### Task
The expected answer comprises all lines from the entries that contain the string "Protocol".
START Dataset content
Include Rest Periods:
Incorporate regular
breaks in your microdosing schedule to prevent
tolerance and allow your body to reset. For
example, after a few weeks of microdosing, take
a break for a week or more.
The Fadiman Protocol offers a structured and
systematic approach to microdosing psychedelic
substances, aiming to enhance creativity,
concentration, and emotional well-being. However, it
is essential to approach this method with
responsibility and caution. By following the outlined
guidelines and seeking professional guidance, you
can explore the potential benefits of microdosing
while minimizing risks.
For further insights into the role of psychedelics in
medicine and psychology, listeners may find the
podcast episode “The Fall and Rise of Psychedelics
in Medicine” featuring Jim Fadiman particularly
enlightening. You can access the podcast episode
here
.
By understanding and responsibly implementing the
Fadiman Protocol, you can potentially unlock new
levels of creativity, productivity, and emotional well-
END Dataset content
START Dataset content
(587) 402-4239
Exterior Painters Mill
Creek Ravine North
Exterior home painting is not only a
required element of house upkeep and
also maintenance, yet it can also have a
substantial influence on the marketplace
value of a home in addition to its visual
END Dataset content
START Dataset content
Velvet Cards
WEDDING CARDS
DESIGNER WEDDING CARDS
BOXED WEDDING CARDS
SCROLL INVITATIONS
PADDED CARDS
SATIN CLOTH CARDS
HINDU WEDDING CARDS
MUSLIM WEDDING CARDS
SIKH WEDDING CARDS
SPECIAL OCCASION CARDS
END Dataset content
### Response below
The Fadiman Protocol offers a structured and
Fadiman Protocol, you can potentially unlock new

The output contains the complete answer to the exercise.